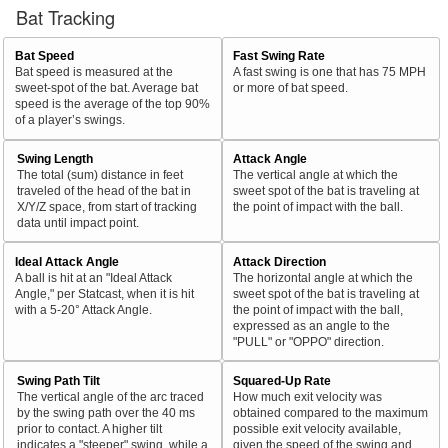
Bat Tracking
Bat Speed
Fast Swing Rate
Bat speed is measured at the
A fast swing is one that has 75 MPH
sweet-spot of the bat. Average bat
or more of bat speed.
speed is the average of the top 90%
of a player’s swings.
Swing Length
Attack Angle
The total (sum) distance in feet
The vertical angle at which the
traveled of the head of the bat in
sweet spot of the bat is traveling at
X/Y/Z space, from start of tracking
the point of impact with the ball.
data until impact point.
Ideal Attack Angle
Attack Direction
A ball is hit at an "Ideal Attack
The horizontal angle at which the
Angle," per Statcast, when it is hit
sweet spot of the bat is traveling at
with a 5-20° Attack Angle.
the point of impact with the ball,
expressed as an angle to the
"PULL" or "OPPO" direction.
Swing Path Tilt
Squared-Up Rate
The vertical angle of the arc traced
How much exit velocity was
by the swing path over the 40 ms
obtained compared to the maximum
prior to contact. A higher tilt
possible exit velocity available,
indicates a "steeper" swing, while a
given the speed of the swing and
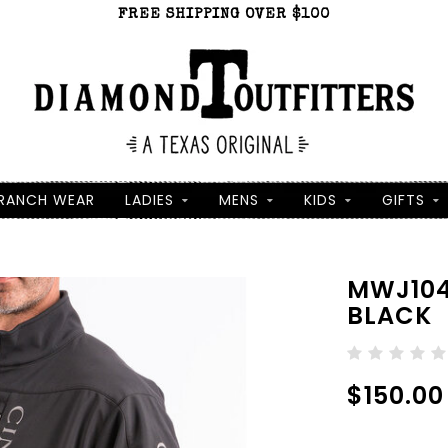
FREE SHIPPING OVER $100
RANCH WEAR
LADIES
MENS
KIDS
GIFTS
MWJ104
BLACK
$150.00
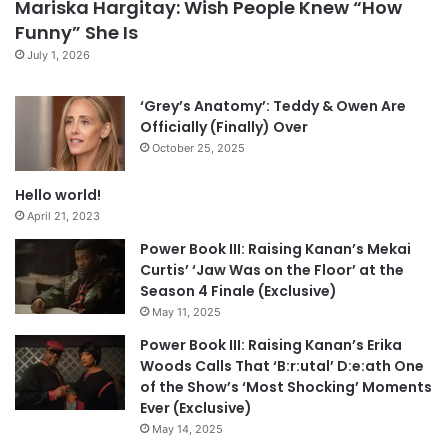
Mariska Hargitay: Wish People Knew “How
Funny” She Is
July 1, 2026
‘Grey’s Anatomy’: Teddy & Owen Are
Officially (Finally) Over
October 25, 2025
Hello world!
April 21, 2023
Power Book III: Raising Kanan’s Mekai
Curtis’ ‘Jaw Was on the Floor’ at the
Season 4 Finale (Exclusive)
May 11, 2025
Power Book III: Raising Kanan’s Erika
Woods Calls That ‘B:r:utal’ D:e:ath One
of the Show’s ‘Most Shocking’ Moments
Ever (Exclusive)
May 14, 2025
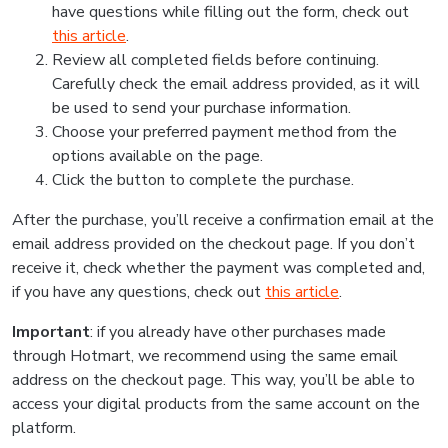
have questions while filling out the form, check out
this article
.
Review all completed fields before continuing.
Carefully check the email address provided, as it will
be used to send your purchase information.
Choose your preferred payment method from the
options available on the page.
Click the button to complete the purchase.
After the purchase, you’ll receive a confirmation email at the
email address provided on the checkout page. If you don’t
receive it, check whether the payment was completed and,
if you have any questions, check out
this article
.
Important
: if you already have other purchases made
through Hotmart, we recommend using the same email
address on the checkout page. This way, you’ll be able to
access your digital products from the same account on the
platform.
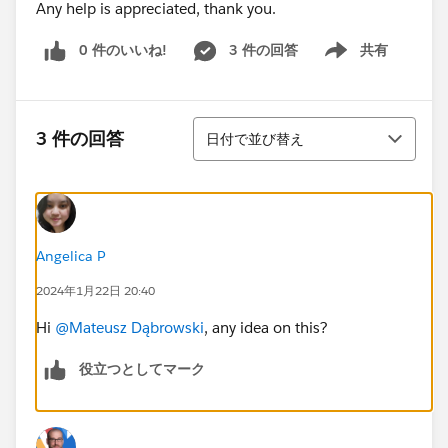
Any help is appreciated, thank you.
0 件のいいね!
3 件の回答
共有
Show menu
並び替え
3 件の回答
日付で並び替え
Angelica P
2024年1月22日 20:40
Hi
@Mateusz Dąbrowski
, any idea on this?
役立つとしてマーク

....................

* _WHAT YOU NEED TO DO_:
Print only the lines from the opening line of the listing to the line containing "X/Y/Z space, from start of tracking", inclusive, exactly as they appear and without pictures.

* _WRITTEN RESPONSE_:
Bat Tracking
Bat Speed
Fast Swing Rate
Bat speed is measured at the
A fast swing is one that has 75 MPH
sweet-spot of the bat. Average bat
or more of bat speed.
speed is the average of the top 90%
of a player’s swings.
Swing Length
Attack Angle
The total (sum) distance in feet
The vertical angle at which the
traveled of the head of the bat in
sweet spot of the bat is traveling at
X/Y/Z space, from start of tracking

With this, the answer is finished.